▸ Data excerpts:
• • • • • • •

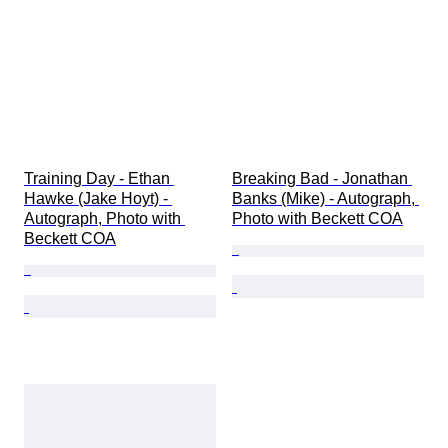
Training Day - Ethan 
Breaking Bad - Jonathan 
Hawke (Jake Hoyt) - 
Banks (Mike) - Autograph, 
Autograph, Photo with 
Photo with Beckett COA
Beckett COA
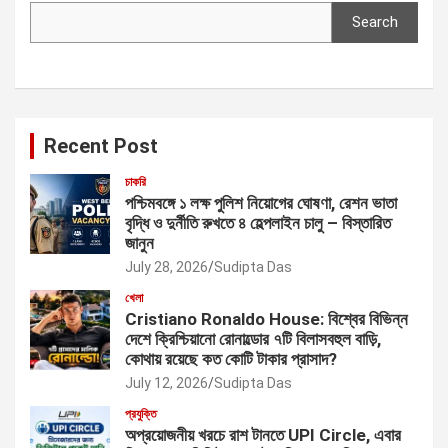
Search
Search
Recent Post
চাকরি
পশ্চিমবঙ্গে ১ লক্ষ পুলিশ নিয়োগের ঘোষণা, রেশন ভাতা
বৃদ্ধি ও দুর্নীতি রুখতে ৪ হেল্পলাইন চালু – বিস্তারিত
জানুন
July 28, 2026
Sudipta Das
খেলা
Cristiano Ronaldo House: বিশ্বের বিভিন্ন
দেশে ক্রিশ্চিয়ানো রোনাল্ডোর ৭টি বিলাসবহুল বাড়ি,
কোথায় রয়েছে কত কোটি টাকার প্রাসাদ?
July 12, 2026
Sudipta Das
প্রযুক্তি
অপ্রয়োজনীয় খরচে রাশ টানতে UPI Circle, এবার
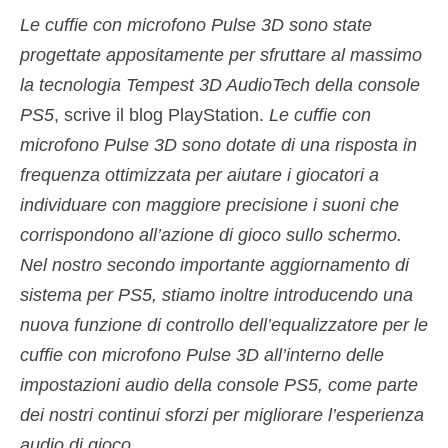
Le cuffie con microfono Pulse 3D sono state
progettate appositamente per sfruttare al massimo
la tecnologia Tempest 3D AudioTech della console
PS5
, scrive il blog PlayStation.
Le cuffie con
microfono Pulse 3D sono dotate di una risposta in
frequenza ottimizzata per aiutare i giocatori a
individuare con maggiore precisione i suoni che
corrispondono all’azione di gioco sullo schermo.
Nel nostro secondo importante aggiornamento di
sistema per PS5, stiamo inoltre introducendo una
nuova funzione di controllo dell’equalizzatore per le
cuffie con microfono Pulse 3D all’interno delle
impostazioni audio della console PS5, come parte
dei nostri continui sforzi per migliorare l’esperienza
audio di gioco.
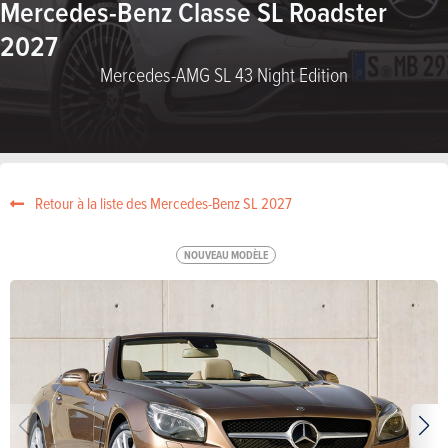
Mercedes-Benz Classe SL Roadster
2027
Mercedes-AMG SL 43 Night Edition
Retour à la liste des Mercedes-Benz SL 2027
NOUVEAU MODÈLE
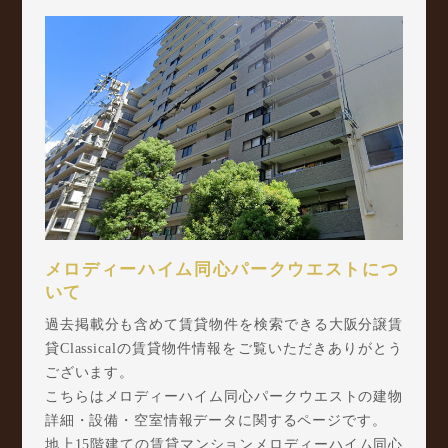
メロディーハイム同心パークウエストにつ
いて
過去掲載分も含めて賃貸物件を検索できる大阪分譲賃
貸Classicalの賃貸物件情報をご覧いただきありがとう
ございます。
こちらはメロディーハイム同心パークウエストの建物
詳細・設備・空室情報データに関するページです。
地上15階建ての賃貸マンションメロディーハイム同心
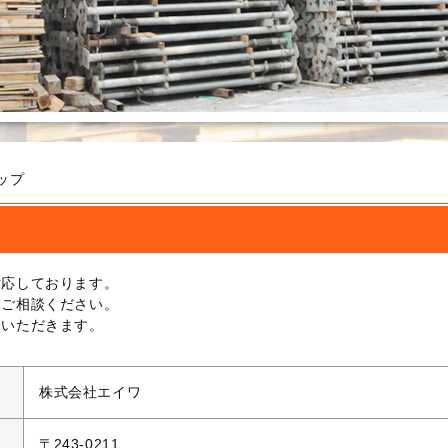
ップ
対応しております。
にご相談ください。
ていただきます。
株式会社エイワ
〒243-0211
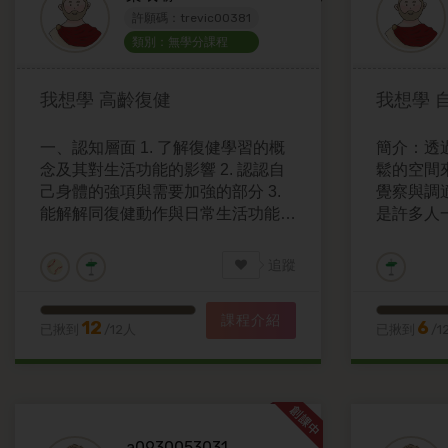
許願碼：trevic00381
類別：無學分課程
我想學
高齡復健
我想學
一、認知層面 1. 了解復健學習的概
簡介：透
念及其對生活功能的影響 2. 認認自
鬆的空間
己身體的強項與需要加強的部分 3.
覺察與調
能解解同復健動作與日常生活功能的
是許多人
關聯性 二、技能層面 1. 能行簡簡單
題，希望
身體評估辨識自己在平衡、肌力、手
就能有所
追蹤
眼協調等方面的能力 2. 能正正操作
麼一回事
各項復健練習動作 （如手部靈活、
這兩個重
課程介紹
下肢力量、核心穩定、平衡協調）
我調適
12
6
已揪到
/12人
已揪到
/1
3. 能將復健動作應用於模擬日常生
活任務中・提高生活自理能力 4. 整
理並分享練習成果觀察自己能力的進
步 三、情意層面 1. 能培關注自身身
體健康與復健的重要性 2. 能建立續
a0930053031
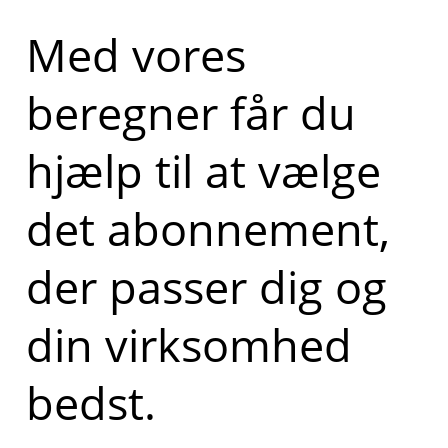
Med vores
beregner får du
hjælp til at vælge
det abonnement,
der passer dig og
din virksomhed
bedst.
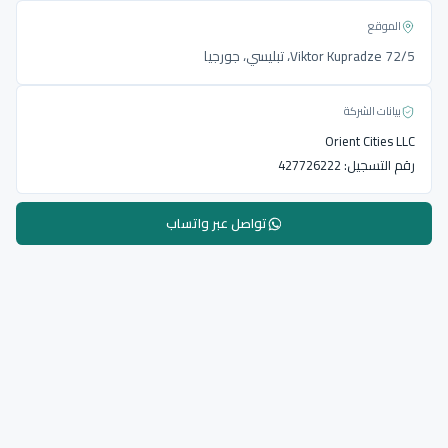
الموقع
Viktor Kupradze 72/5، تبليسي، جورجيا
بيانات الشركة
Orient Cities LLC
رقم التسجيل:
427726222
تواصل عبر واتساب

• • • • • • •

▸ Task goal:
Look through the records and give only the number of lines where the string "Pulse" appears.

▸ Task answer:
3